In the schema of Free, the book is a loss-leader (offered as a free text download and full-length audiobook from Anderson’s website) for the main product line – Anderson himself, available for public speaking engagements. Offering himself up as the man with a mainline to the future of media, Anderson has been racking up column inches in both the fidgety paper media and gloating online outlets with his aggressive assertions of the press’s imminent death. In an especially bullish interview with Der Spiegel, he even declared “media” and “news” to be non-words and announced that the media of the future will be a hobby (although not, presumably, for auditorium fillers like himself).

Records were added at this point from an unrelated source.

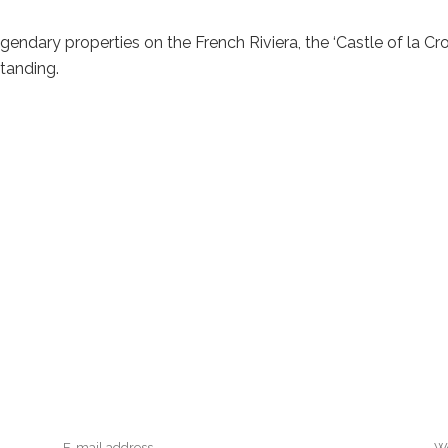
gendary properties on the French Riviera, the ‘Castle of la Cro
tanding.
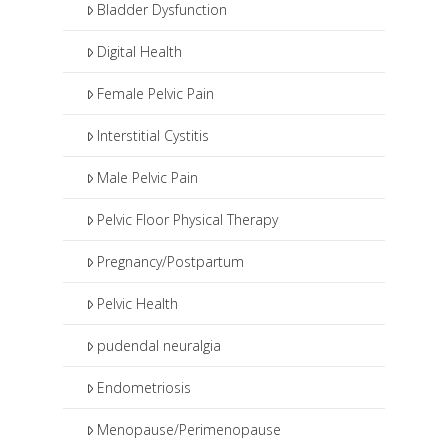
Bladder Dysfunction
Digital Health
Female Pelvic Pain
Interstitial Cystitis
Male Pelvic Pain
Pelvic Floor Physical Therapy
Pregnancy/Postpartum
Pelvic Health
pudendal neuralgia
Endometriosis
Menopause/Perimenopause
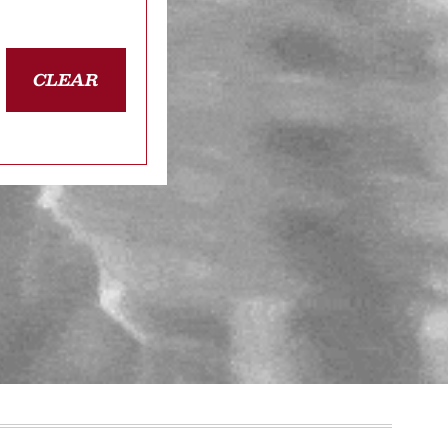
CLEAR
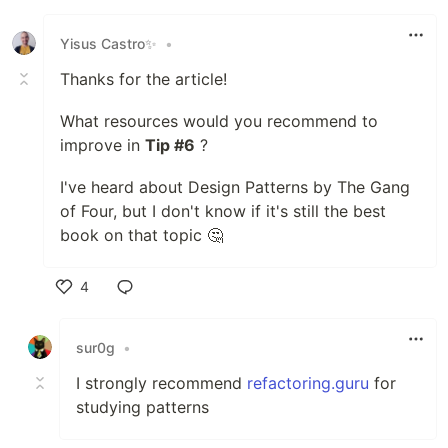
Yisus Castro✨
•
Thanks for the article!
What resources would you recommend to
improve in
Tip #6
?
I've heard about Design Patterns by The Gang
of Four, but I don't know if it's still the best
book on that topic 🤔
4
Like
sur0g
•
I strongly recommend
refactoring.guru
for
studying patterns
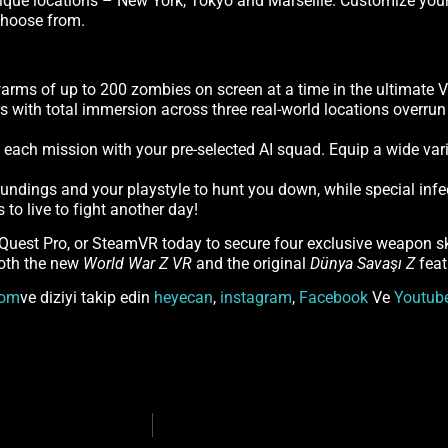
que locations – New York, Tokyo and Marseille. Customize your c
 choose from.
rms of up to 200 zombies on screen at a time in the ultimate 
ls with total immersion across three real-world locations overr
to each mission with your pre-selected AI squad. Equip a wide va
roundings and your playstyle to hunt you down, while special infe
to live to fight another day!
 Quest Pro, or SteamVR today to secure four exclusive weapon 
both the new
World War Z VR
and the original
Dünya Savaşı Z
feat
om
ve diziyi takip edin
heyecan
,
instagram
,
Facebook
Ve
Youtub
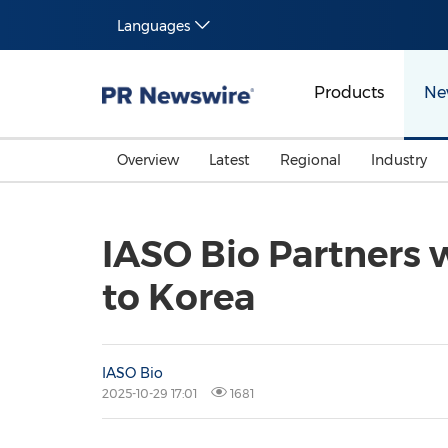
Languages
Products
Ne
Overview
Latest
Regional
Industry
IASO Bio Partners 
to Korea
IASO Bio
2025-10-29 17:01
1681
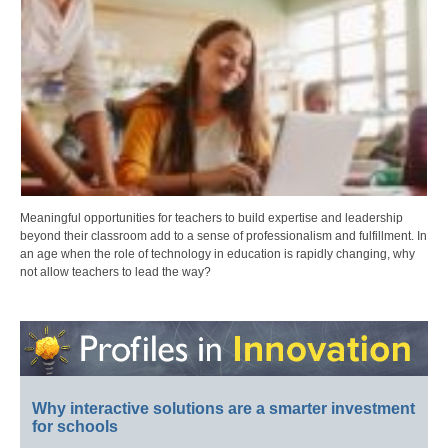
Meaningful opportunities for teachers to build expertise and leadership
beyond their classroom add to a sense of professionalism and fulfillment. In
an age when the role of technology in education is rapidly changing, why
not allow teachers to lead the way?
Why interactive solutions are a smarter investment
for schools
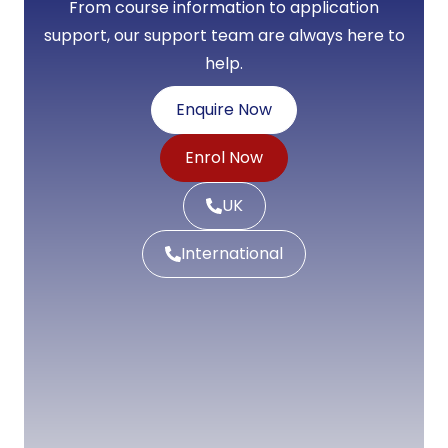
From course information to application
support, our support team are always here to
help.
Enquire Now
Enrol Now
UK
International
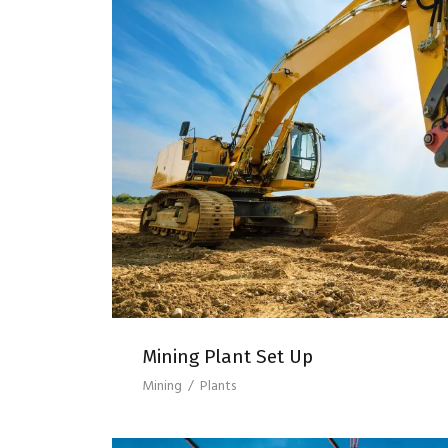
MINING PLANT SE
Mining Plant Set Up
Mining
/
Plants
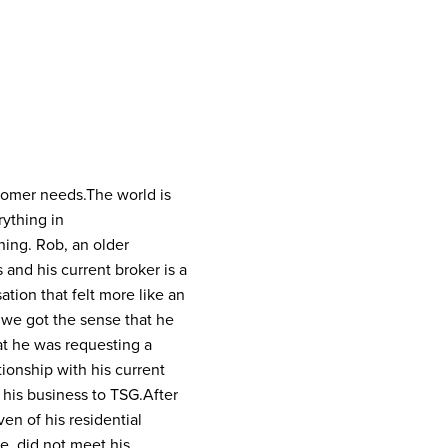
stomer needs.
The world is
rything in
ning. Rob, an older
and his current broker is a
tion that felt more like an
d we got the sense that he
at he was requesting a
tionship with his current
e his business to TSG.
After
en of his residential
e, did not meet his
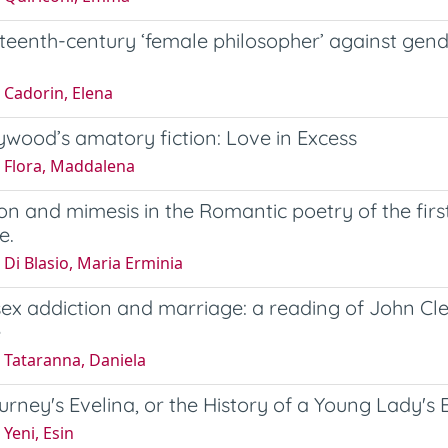
teenth-century ‘female philosopher’ against gend
 Cadorin, Elena
ywood’s amatory fiction: Love in Excess
 Flora, Maddalena
on and mimesis in the Romantic poetry of the firs
e.
Di Blasio, Maria Erminia
sex addiction and marriage: a reading of John Cl
e
 Tataranna, Daniela
rney's Evelina, or the History of a Young Lady's 
Yeni, Esin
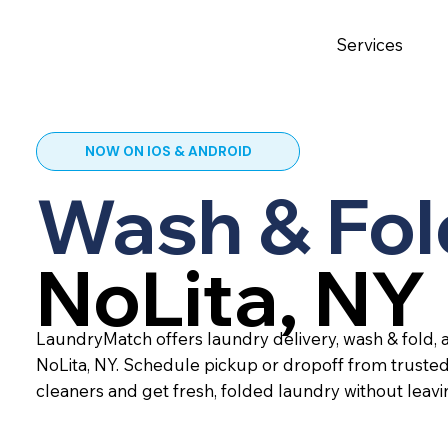
Services
NOW ON IOS & ANDROID
Wash & Fol
NoLita, NY
LaundryMatch offers laundry delivery, wash & fold, a
NoLita, NY. Schedule pickup or dropoff from truste
cleaners and get fresh, folded laundry without leav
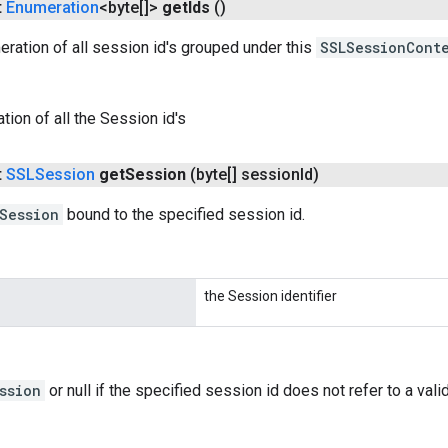
t
Enumeration
<byte[]>
get
Ids
()
ration of all session id's grouped under this
SSLSessionCont
tion of all the Session id's
t
SSLSession
get
Session
(byte[] session
Id)
Session
bound to the specified session id.
the Session identifier
ssion
or null if the specified session id does not refer to a va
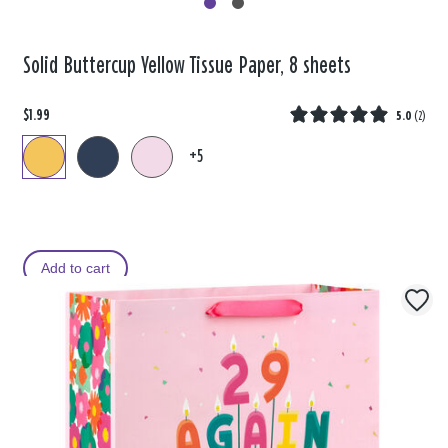
Solid Buttercup Yellow Tissue Paper, 8 sheets
$1.99
5.0
(
2
)
+5
Add to cart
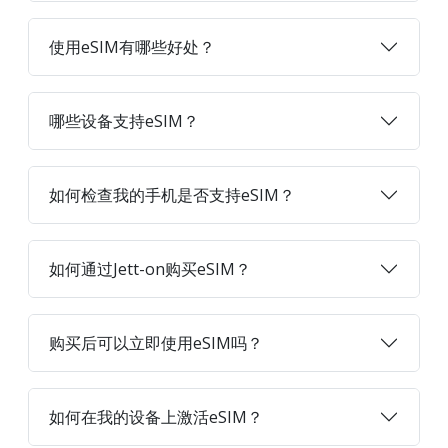
使用eSIM有哪些好处？
哪些设备支持eSIM？
如何检查我的手机是否支持eSIM？
如何通过Jett-on购买eSIM？
购买后可以立即使用eSIM吗？
如何在我的设备上激活eSIM？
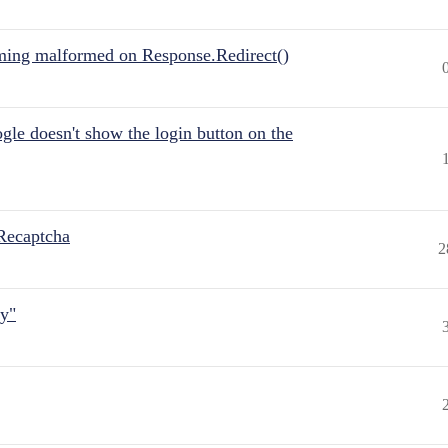
ing malformed on Response.Redirect()
gle doesn't show the login button on the
Recaptcha
2
ly"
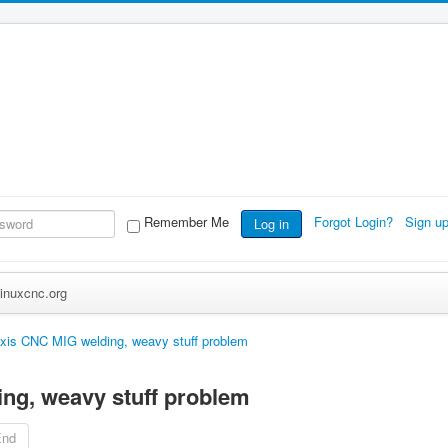
Remember Me
Forgot Login?
Sign u
Log in
inuxcnc.org
xis CNC MIG welding, weavy stuff problem
ng, weavy stuff problem
End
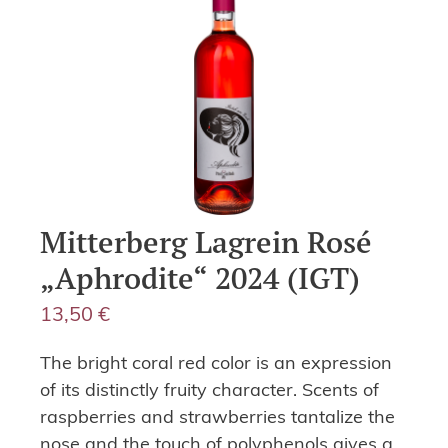
Mitterberg Lagrein Rosé
„Aphrodite“ 2024 (IGT)
13,50
€
The bright coral red color is an expression
of its distinctly fruity character. Scents of
raspberries and strawberries tantalize the
nose and the touch of polyphenols gives a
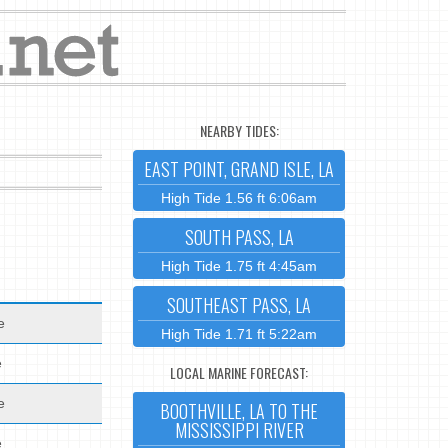
NEARBY TIDES:
EAST POINT, GRAND ISLE, LA
High Tide 1.56 ft 6:06am
SOUTH PASS, LA
High Tide 1.75 ft 4:45am
SOUTHEAST PASS, LA
e
High Tide 1.71 ft 5:22am
e
LOCAL MARINE FORECAST:
e
BOOTHVILLE, LA TO THE
MISSISSIPPI RIVER
e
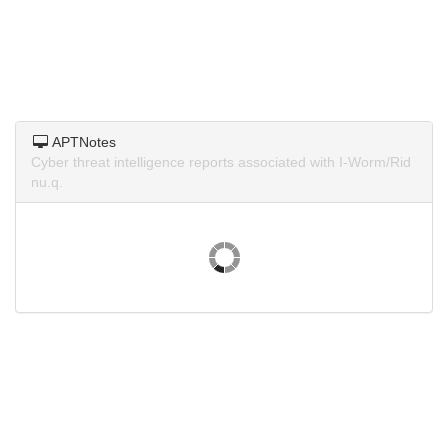
APTNotes
Cyber threat intelligence reports associated with I-Worm/Rid
nu.q.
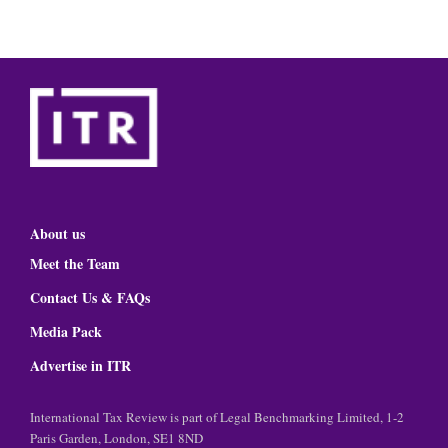
About us
Meet the Team
Contact Us & FAQs
Media Pack
Advertise in ITR
International Tax Review is part of Legal Benchmarking Limited, 1-2
Paris Garden, London, SE1 8ND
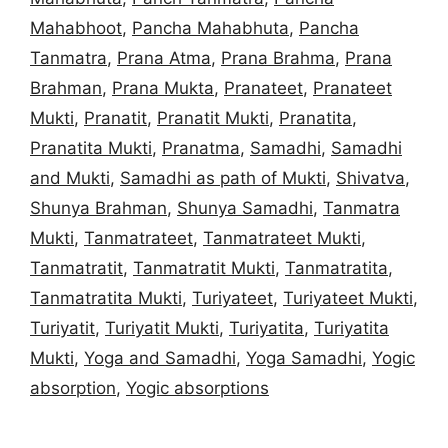
Mahabhoot
,
Pancha Mahabhuta
,
Pancha
Tanmatra
,
Prana Atma
,
Prana Brahma
,
Prana
Brahman
,
Prana Mukta
,
Pranateet
,
Pranateet
Mukti
,
Pranatit
,
Pranatit Mukti
,
Pranatita
,
Pranatita Mukti
,
Pranatma
,
Samadhi
,
Samadhi
and Mukti
,
Samadhi as path of Mukti
,
Shivatva
,
Shunya Brahman
,
Shunya Samadhi
,
Tanmatra
Mukti
,
Tanmatrateet
,
Tanmatrateet Mukti
,
Tanmatratit
,
Tanmatratit Mukti
,
Tanmatratita
,
Tanmatratita Mukti
,
Turiyateet
,
Turiyateet Mukti
,
Turiyatit
,
Turiyatit Mukti
,
Turiyatita
,
Turiyatita
Mukti
,
Yoga and Samadhi
,
Yoga Samadhi
,
Yogic
absorption
,
Yogic absorptions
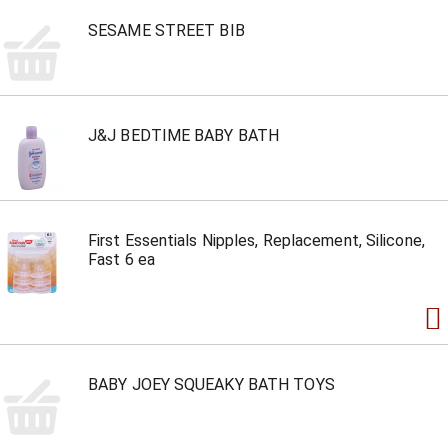
SESAME STREET BIB
J&J BEDTIME BABY BATH
First Essentials Nipples, Replacement, Silicone,
Fast 6 ea
BABY JOEY SQUEAKY BATH TOYS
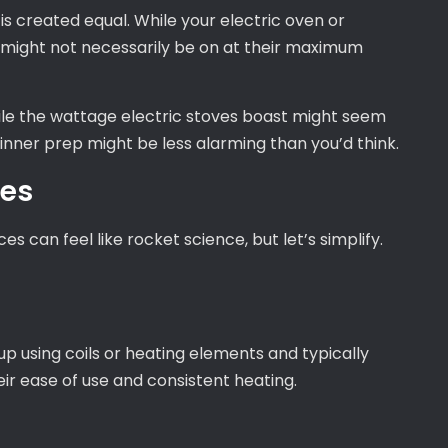
g is created equal. While your electric oven or
 might not necessarily be on at their maximum
ile the wattage electric stoves boast might seem
inner prep might be less alarming than you’d think.
ves
s can feel like rocket science, but let’s simplify.
 up using coils or heating elements and typically
eir ease of use and consistent heating.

Funnily enough, Free the book doesn’t substantiate either Anderson’s bigger claims or the more vituperative criticism he’s drawn for the thesis. What it actually describes isn’t so much the future promised by the title, but the present we’ve been living in for at least the last decade. Anderson anatomises Free into many forms, from the free sample to the cross-subsidy to what he labels “Freemium” (basically, economy and first class services with a price of zero on the entry-level line). Google, of course, have built an empire on giving away their products – principally search, but also email, web browser and a whole mass of other applications – allowing them to essentially corner the means of production for usable information, and helping to drive customers towards the advertising they’re paid to place. Anderson draws heavily on the Google experiment to make his case.
He also draws on Wikipedia – not only as an example, but also as an unacknowledged source for a couple of large chunks of text. Such plagiarism is gross sloppiness, and sloppiness is typical of the book: there’s a failure to draw connections or make comparisons between different parts of the argument. Why, for example, do videogames seem to be so much more successful in converting free users into paying customers than shareware programs? Anderson provides the stats, but because he’s only interested it taking lessons from the financially successful segment of the free economy, the lower end gets overlooked.
And as for the unwaged workers of the free economy, like the Wikipedians who became his unwitting co-authors? Anderson seems confident that people will continue to labour gratis on the promise of community and celebrity. Coming from someone who gets well-paid for public speaking gigs assuring journalists that they can make a living by getting other journalists to work for nothing (“leveraging the Free”) it’s unclear why anyone should be paying tribute to this half-formed, self-serving economic theory.